AI was built not to become skynet, but rather to eliminate the need for humans to do menial task–ultimately, driving is a menial task and those are best left to machines.

I accept that having one driver die in an autonomous vehicle is certainly sad,but why isn’t it any sadder to have 2 people die in a standard human-driven vehicle? Or viewed on a much larger scale, why isn’t it devastating us as a species, that 1.3 million of us die from essentially a preventable disease? Why doesn’t anyone run marathons, and climb mountains, for car-accident awareness week?

If somebody claimed to have the cure for AIDS, or cancer, but said that in the process of perfecting the cure they’d need to test it and possibly kill some of the patient would you agree to such a move? If not, aren’t you risking the status quo, and doing nothing to prevent these deadly diseases from killing more of us?

Tesla claim that the auto-pilot on their car is essentially 1.5 times safer than any man-driven car in the US, as twice as safe if you consider the global average.

It’s not perfect, but it’s better than us–much better!

And because AI sorta-kinda-maybe follows Moore law, we can expect that 1 in 130 million statistic to grow exponentially over time, to the point where it’s roughly 1000 times safer than human drivers in just 10 years. But AI can’t move along that trajectory unless we let it–and grant it our good graces to keep chugging along.

If we plan to progress ever-nearer to perfect drivers on the road, and eliminate millions of unnecessary deaths, we should accept the tax rather than risk the status-quo.

But what about Takata

Takata is slightly different to Tesla, it’s caused by an unstable chemical in the airbag, and not really a learning-curve tax.

Now, to be fair, the chemistry necessary to inflate an airbag in a fraction of a second, isn’t going to be stable and slow molasses on top of whip-cream, so almost by definition it has to be ‘unstable’.

The question then becomes is the airbag fiasco a tax we have to pay for better airbags in the future, or simply a mis-calculation by Takata to reduce cost and improve their bottomline? I think the jury is still out on that one. But even leaving aside whose to blame (because I’m sure US Congress will something to say on that), what should you as the consumer do.

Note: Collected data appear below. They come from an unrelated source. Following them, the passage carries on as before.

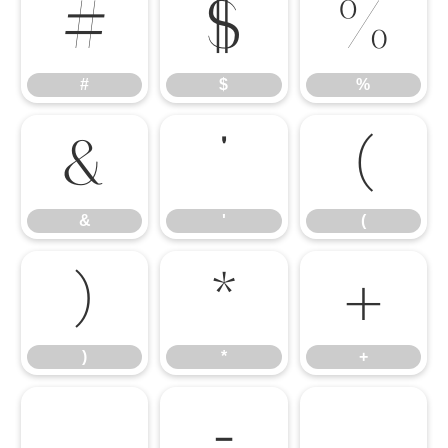
#
$
%
#
$
%
&
'
(
&
'
(
)
*
+
)
*
+
,
-
.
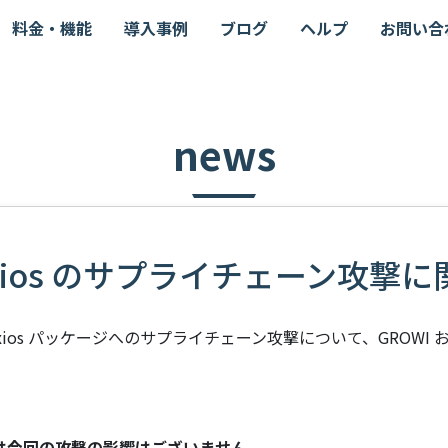
料金・機能
導入事例
ブログ
ヘルプ
お問い合
news
axios のサプライチェーン攻撃
xios パッケージへのサプライチェーン攻撃について、GROWI および
loud は今回の攻撃の影響はございません。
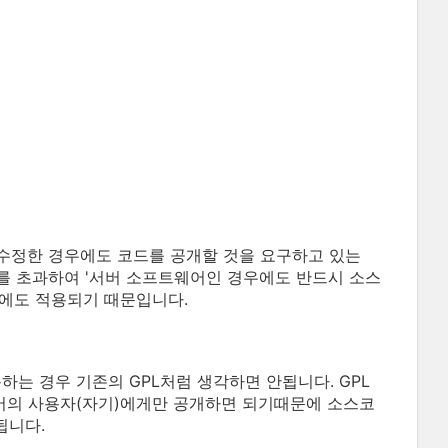
수정한 경우에도 코드를 공개할 것을 요구하고 있는
 범주를 초과하여 '서버 소프트웨어인 경우에도 반드시 소스
우에도 적용되기 때문입니다.
는 경우 기존의 GPL처럼 생각하면 안됩니다. GPL
 서버의 사용자(자기)에게만 공개하면 되기때문에 소스코
됩니다.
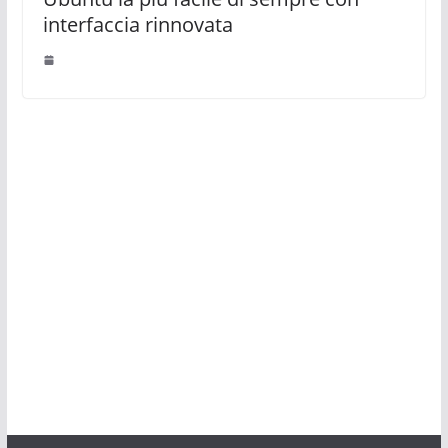
interfaccia rinnovata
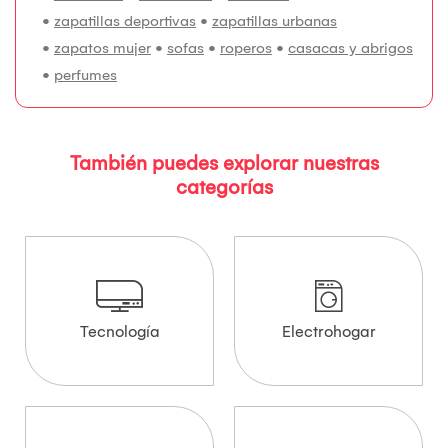
•
zapatillas deportivas
•
zapatillas urbanas
•
zapatos mujer
•
sofas
•
roperos
•
casacas y abrigos
•
perfumes
También puedes explorar nuestras
categorías
Tecnología
Electrohogar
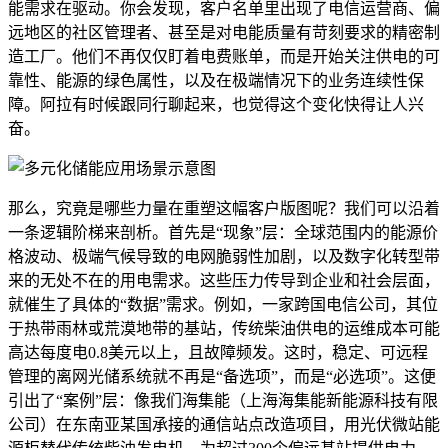
能需求在驱动。你会发现，客户名单里出现了电信运营商、偏
远地区的社区管理者、甚至是对电能质量有苛刻要求的精密制
造工厂。他们不再仅仅盯着电费账单，而是开始关注供电的可
靠性、能源的绿色属性，以及在极端情况下的业务连续性保
障。阿拉有时候跟同行聊起来，也觉得这个变化快得让人兴
奋。
那么，究竟是哪些力量在重塑这幅客户版图呢？我们可以沿着
一条逻辑阶梯来剖析。首先是“现象”层：全球范围内的能源价
格波动、极端气候导致的电网脆弱性加剧，以及数字化转型带
来的无处不在的用电需求。这些压力传导到企业和社会层面，
就催生了具体的“数据”需求。例如，一家跨国电信公司，其位
于热带雨林或荒漠地带的基站，传统柴油供电的运维成本可能
高达每度电0.8美元以上，且故障频发。这时，稳定、可远程
管理的离网光储系统就不再是“备选项”，而是“必选项”。这便
引出了“案例”层：像我们海集能（上海海集能新能源科技有限
公司）在东南亚某国承接的通信站点改造项目，用光伏微站能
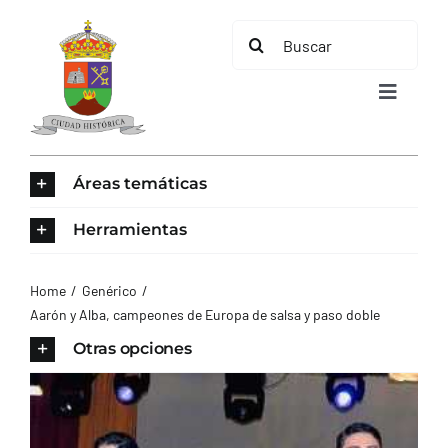
Saltar
Buscar:
al
contenido
Toggle
Navigat
INICIO
Áreas temáticas
ÁREAS TEMÁTICAS
Herramientas
EL MUNICIPIO
Home
Genérico
Aarón y Alba, campeones de Europa de salsa y paso doble
AYUNTAMIENTO
Otras opciones
TURISMO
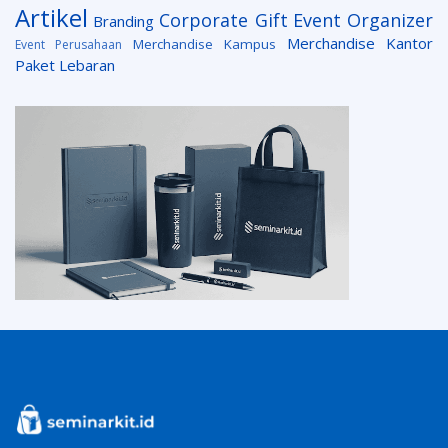
Artikel
Corporate Gift
Event Organizer
Branding
Merchandise Kantor
Merchandise Kampus
Event Perusahaan
Paket Lebaran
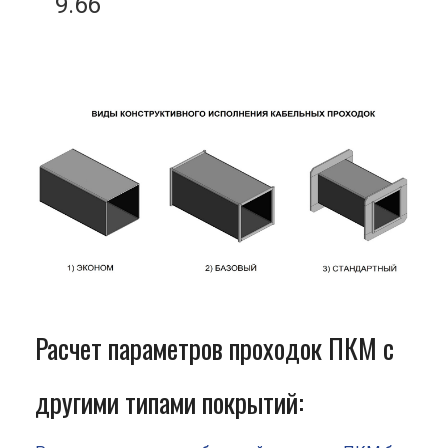
9.66
Расчет параметров проходок ПКМ с
другими типами покрытий:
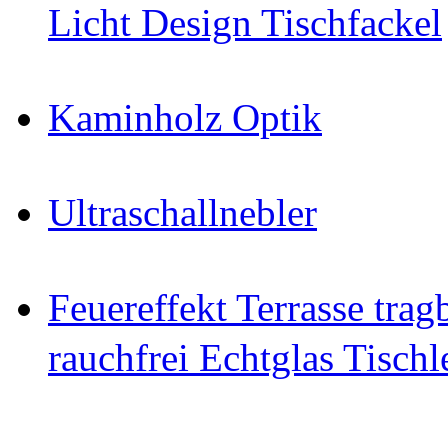
Licht Design Tischfackel
Kaminholz Optik
Ultraschallnebler
Feuereffekt Terrasse tra
rauchfrei Echtglas Tischl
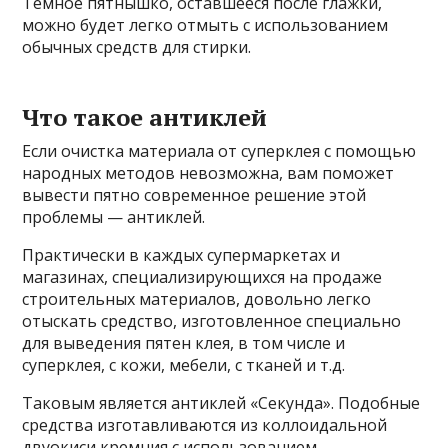
Темное пятнышко, оставшееся после глажки,
можно будет легко отмыть с использованием
обычных средств для стирки.
Что такое антиклей
Если очистка материала от суперклея с помощью
народных методов невозможна, вам поможет
вывести пятно современное решение этой
проблемы — антиклей.
Практически в каждых супермаркетах и
магазинах, специализирующихся на продаже
строительных материалов, довольно легко
отыскать средство, изготовленное специально
для выведения пятен клея, в том числе и
суперклея, с кожи, мебели, с тканей и т.д.
Таковым является антиклей «Секунда». Подобные
средства изготавливаются из коллоидальной
двуокиси кремния с использованием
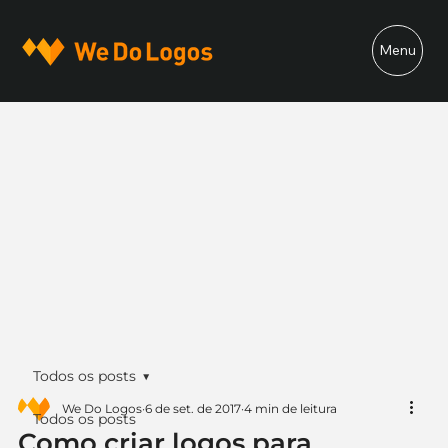
Menu
Todos os posts
We Do Logos
6 de set. de 2017
4 min de leitura
Todos os posts
Como criar logos para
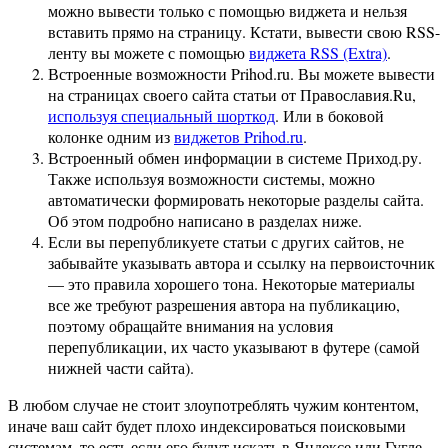
можно вывести только с помощью виджета и нельзя
вставить прямо на страницу. Кстати, вывести свою RSS-
ленту вы можете с помощью
виджета RSS (Extra)
.
Встроенные возможности Prihod.ru. Вы можете вывести
на страницах своего сайта статьи от Православия.Ru,
используя специальный шорткод
. Или в боковой
колонке одним из
виджетов Prihod.ru
.
Встроенный обмен информации в системе Приход.ру.
Также используя возможности системы, можно
автоматически формировать некоторые разделы сайта.
Об этом подробно написано в разделах ниже.
Если вы перепубликуете статьи с других сайтов, не
забывайте указывать автора и ссылку на первоисточник
— это правила хорошего тона. Некоторые материалы
все же требуют разрешения автора на публикацию,
поэтому обращайте внимания на условия
перепубликации, их часто указывают в футере (самой
нижней части сайта).
В любом случае не стоит злоупотреблять чужим контентом,
иначе ваш сайт будет плохо индексироваться поисковыми
системам, то есть если его будут искать в Яндексе или Гугле,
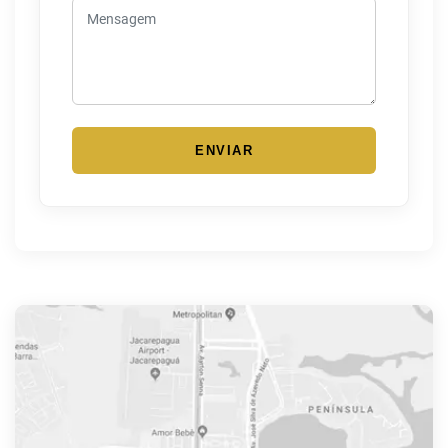
ENVIAR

If you were driving a second generation Honda City, should you turn off your airbags?? (even if you could?), Airbags are safety features designed to save you, and turning them off is quite ridiculous. On the other hand, driving around in one those things is like playing Russian Roulette, which sounds terrible.

It’s not an easy decision, and even car nuts are split on whether you should forego Airbag safety in place of safety from airbags. It’s a difficult decision to make when the very technology that’s built to protect you, also might kill you–accidentally.

If you were Barack Obama, and you knew one of your well armed secret service bodyguards might just pull out their gun and shoot you–would you then dismiss all secret service protection altogether, and just ride solo?

Hard decisions, with uncertain outcomes, but a judgement call must be made, knowing the trade-offs.